> [YOUR GOAL] Print every record below exactly, minus the pictures.

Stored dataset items
===============

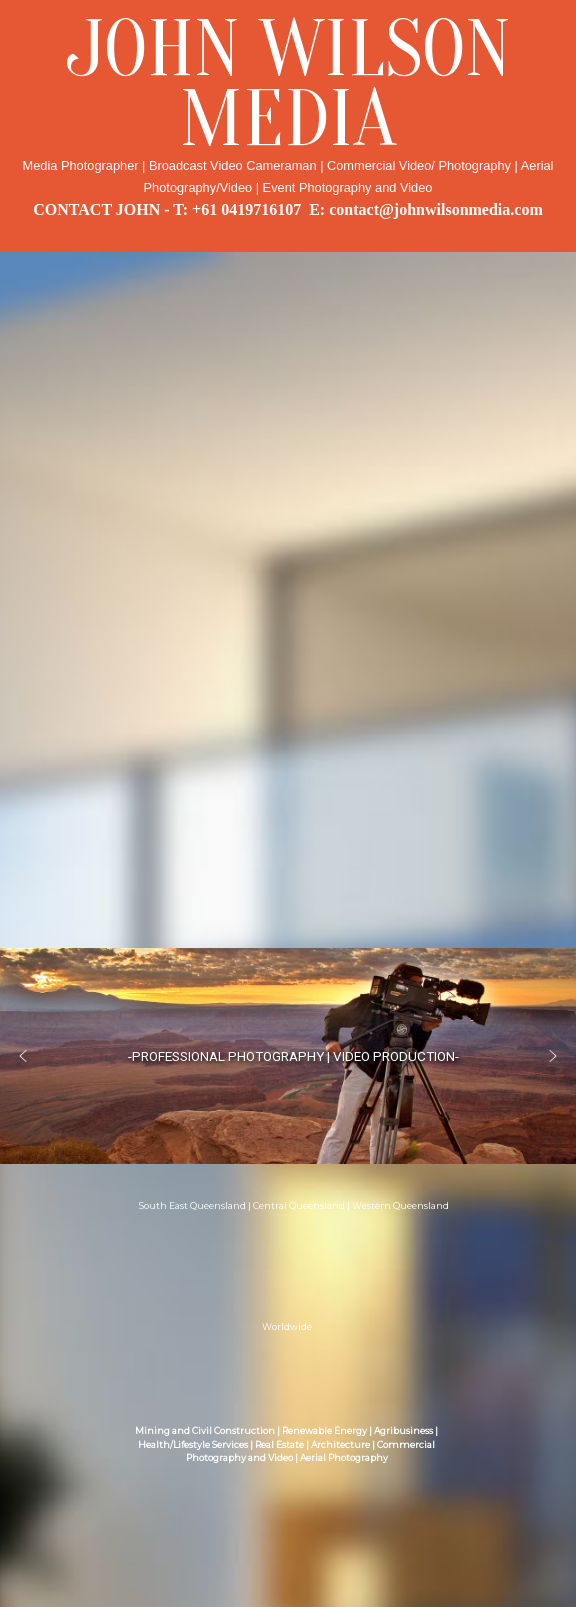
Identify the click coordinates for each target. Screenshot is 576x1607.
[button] (23, 1056)
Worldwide (287, 1327)
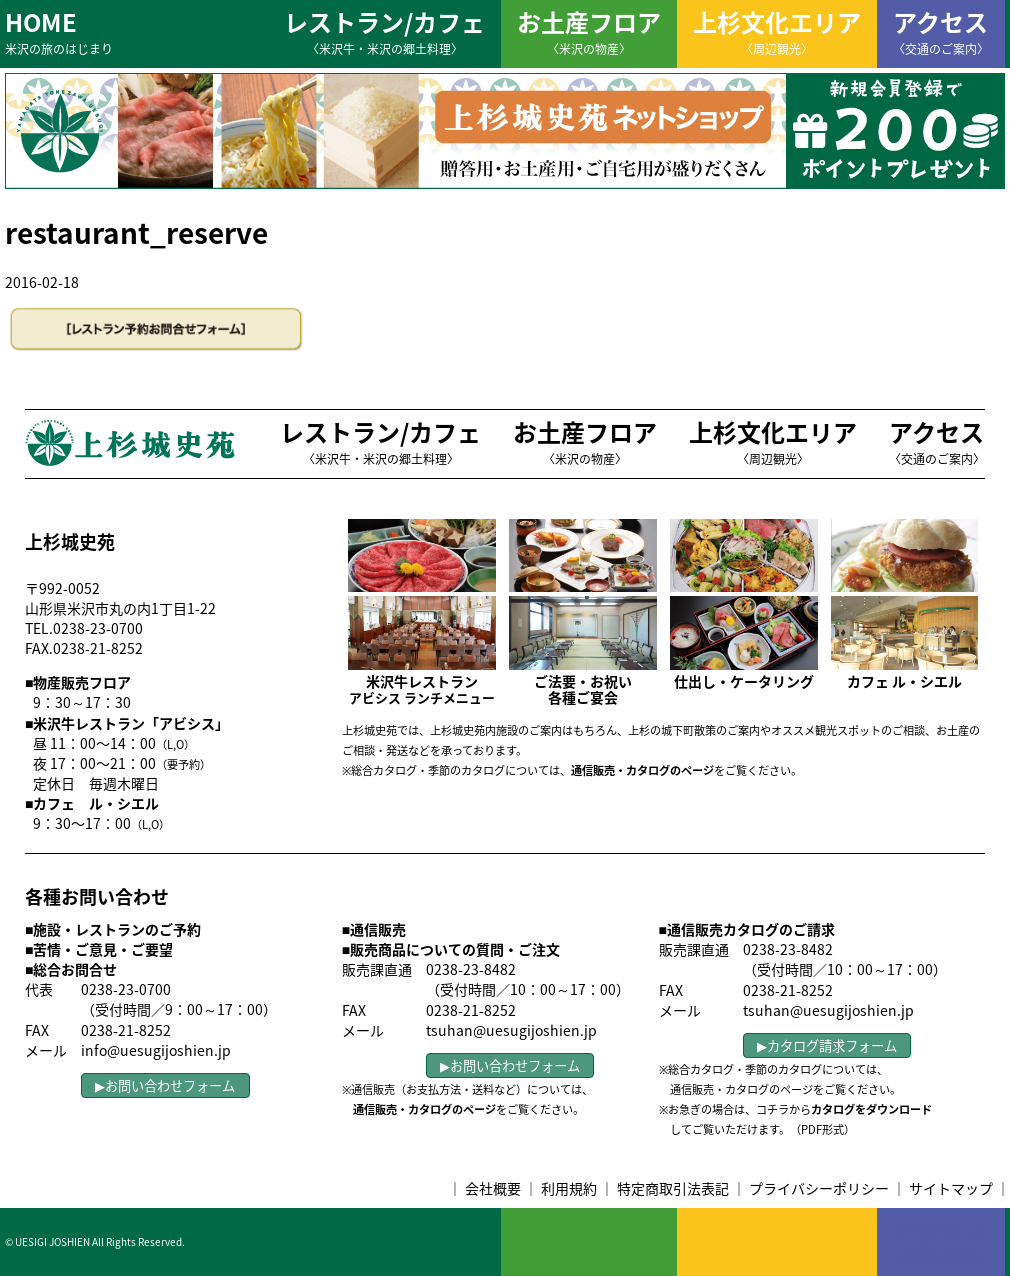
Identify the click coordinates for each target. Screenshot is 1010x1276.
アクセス (941, 31)
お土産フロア (589, 31)
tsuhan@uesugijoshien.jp (511, 1030)
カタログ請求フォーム (832, 1045)
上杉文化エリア (777, 31)
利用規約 (569, 1188)
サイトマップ (951, 1188)
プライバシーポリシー (819, 1188)
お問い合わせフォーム (170, 1085)
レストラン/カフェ (384, 31)
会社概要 (493, 1188)
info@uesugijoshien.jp (156, 1050)
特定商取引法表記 (673, 1188)
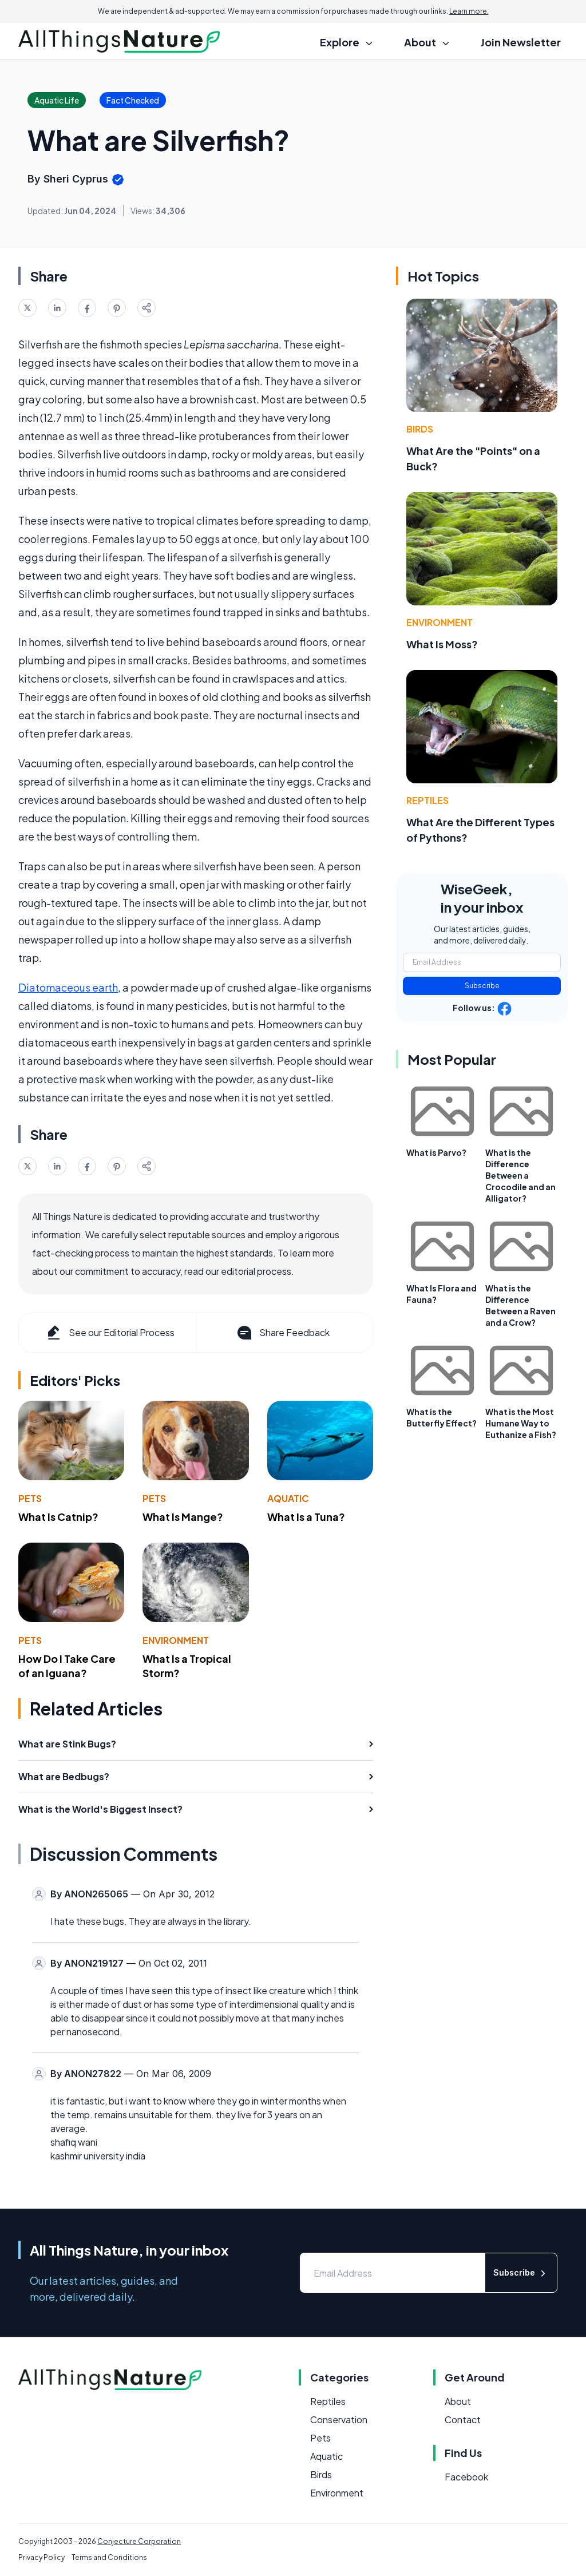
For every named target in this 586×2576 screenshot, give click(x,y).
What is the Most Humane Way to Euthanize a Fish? (520, 1423)
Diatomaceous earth (68, 987)
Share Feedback (282, 1332)
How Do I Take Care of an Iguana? (67, 1665)
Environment (175, 1640)
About (458, 2401)
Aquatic (288, 1498)
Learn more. (469, 11)
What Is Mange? (182, 1516)
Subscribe (482, 985)
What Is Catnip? (58, 1516)
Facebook (466, 2477)
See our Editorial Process (110, 1332)
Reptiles (427, 800)
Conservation (338, 2419)
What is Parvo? (436, 1152)
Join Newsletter (521, 42)
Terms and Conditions (109, 2557)
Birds (419, 429)
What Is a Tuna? (306, 1516)
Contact (463, 2419)
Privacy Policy (41, 2557)
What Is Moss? (442, 644)
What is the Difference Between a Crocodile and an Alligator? (520, 1175)
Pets (30, 1498)
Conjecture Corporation (139, 2541)
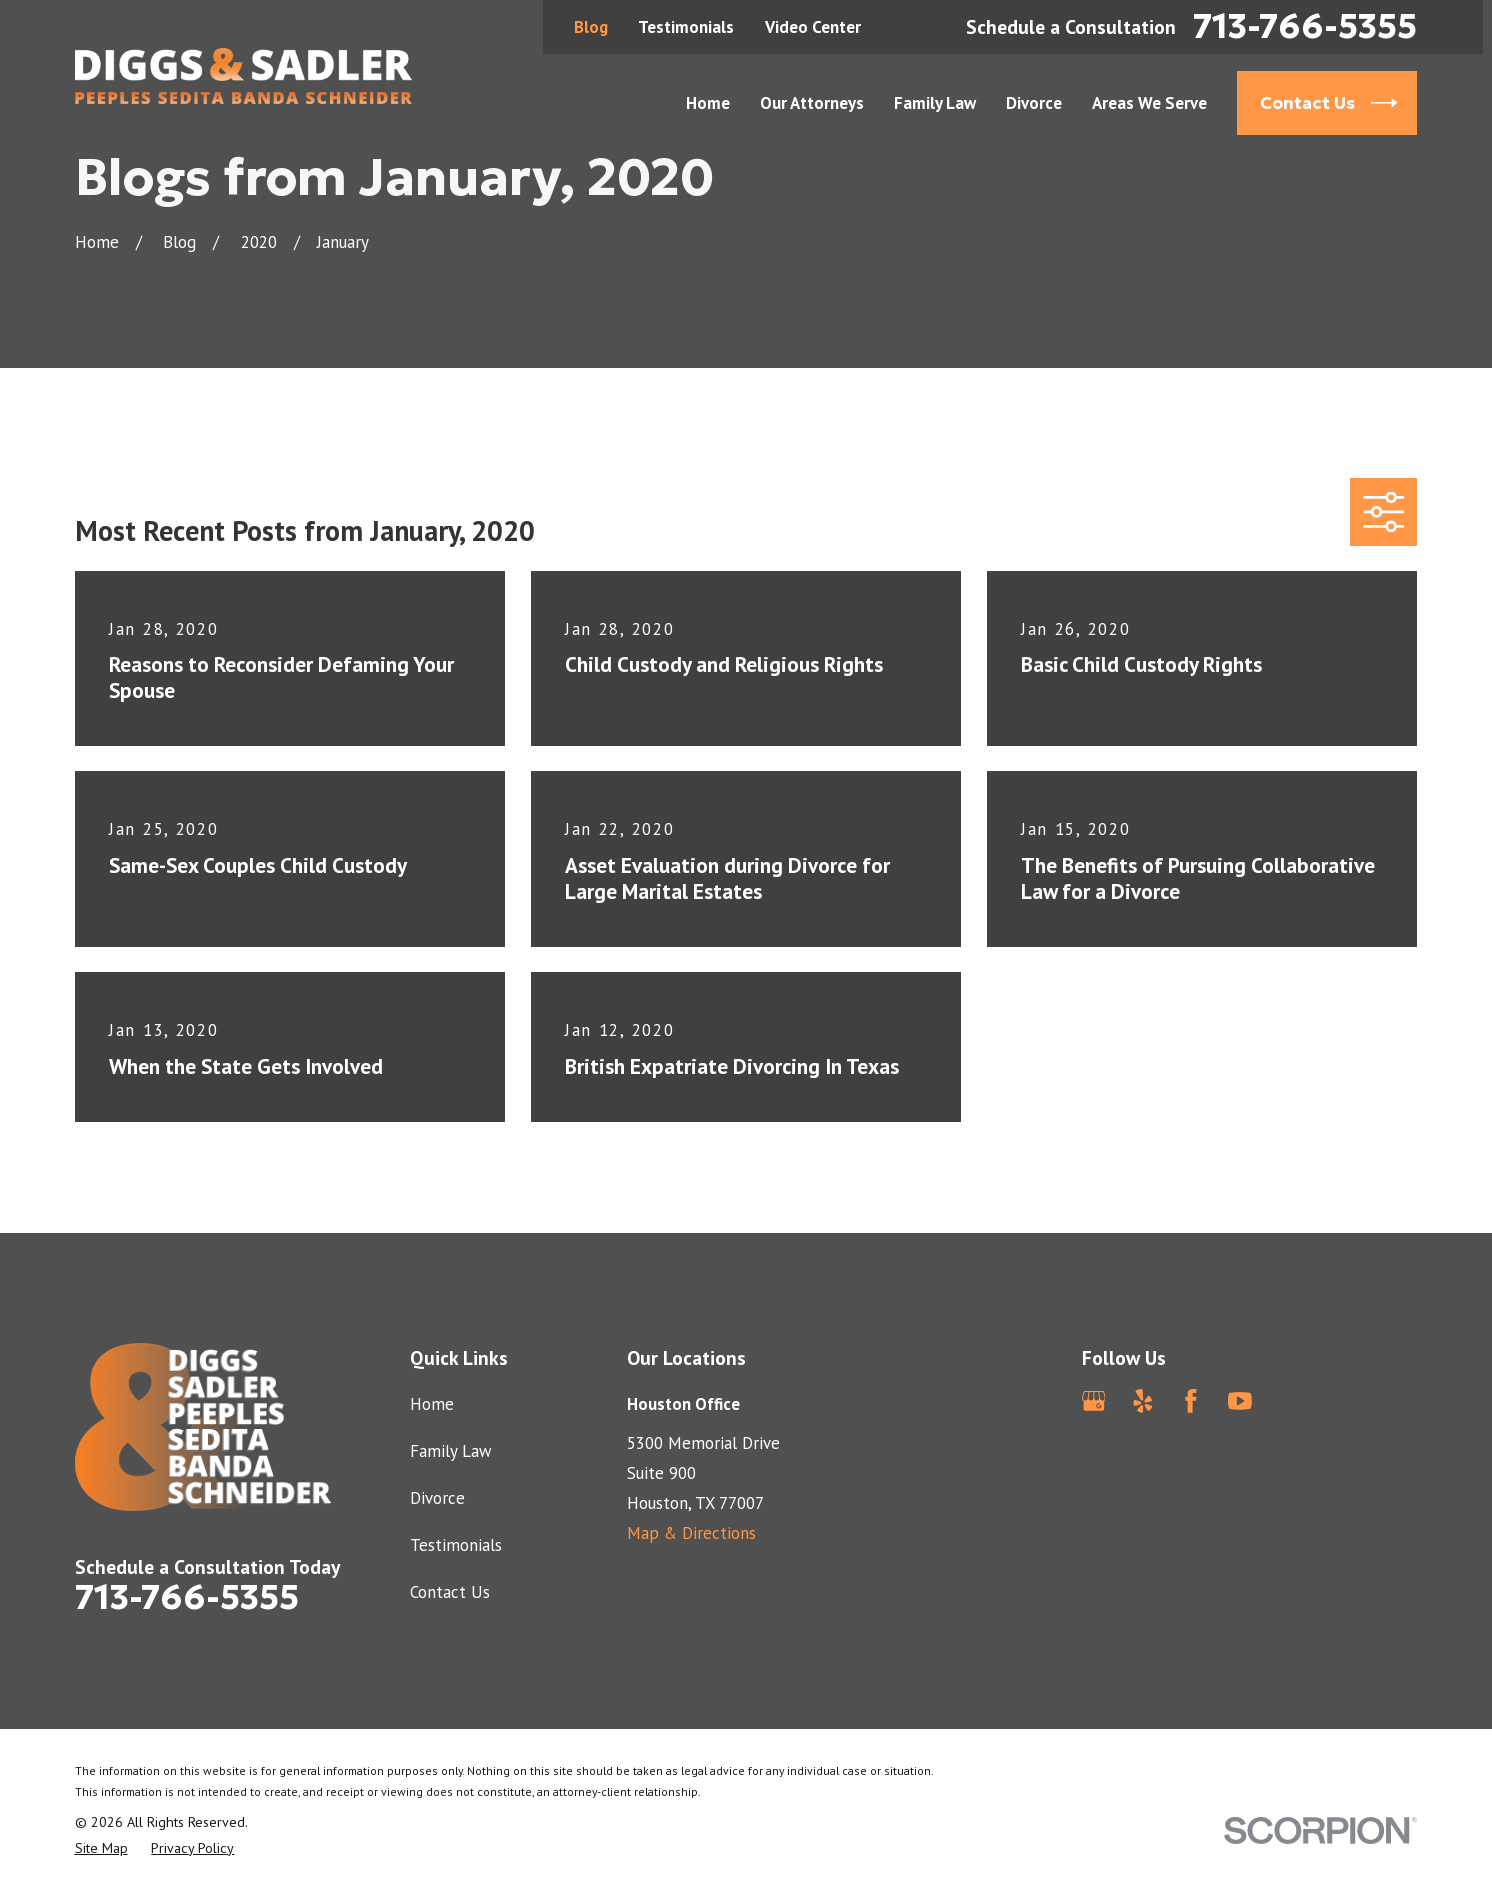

===============

> [EXERCISE RESPONSE]
Identify the click coordinates for each target. Screenshot is 576x1607.
[button] (23, 1056)
Worldwide (287, 1327)
Identify the click coordinates for each target. Screenshot is 1010x1276.
アクセス (941, 31)
お土産フロア (589, 31)
tsuhan@uesugijoshien.jp (511, 1030)
カタログ請求フォーム (832, 1045)
上杉文化エリア (777, 31)
利用規約 (569, 1188)
サイトマップ (951, 1188)
プライバシーポリシー (819, 1188)
お問い合わせフォーム (170, 1085)
レストラン/カフェ (384, 31)
会社概要 (493, 1188)
info@uesugijoshien.jp (156, 1050)
特定商取引法表記 (673, 1188)
For every named target in this 586×2576 screenshot, give click(x,y).
What is the Most Humane Way to Euthanize a Fish? (520, 1423)
Diatomaceous earth (68, 987)
Share Feedback (282, 1332)
How Do I Take Care of an Iguana? (67, 1665)
Environment (175, 1640)
About (458, 2401)
Aquatic (288, 1498)
Learn more. (469, 11)
What Is Mange? (182, 1516)
Subscribe (482, 985)
What Is Catnip? (58, 1516)
Facebook (466, 2477)
See our Editorial Process (110, 1332)
Reptiles (427, 800)
Conservation (338, 2419)
What is Parvo? (436, 1152)
Join Newsletter (521, 42)
Terms and Conditions (109, 2557)
Birds (419, 429)
What Is a Tuna? (306, 1516)
Contact (463, 2419)
Privacy Policy (41, 2557)
What Is Moss? (442, 644)
What is the Difference Between a Crocodile and an Alligator? (520, 1175)
Pets (30, 1498)
Conjecture Corporation (139, 2541)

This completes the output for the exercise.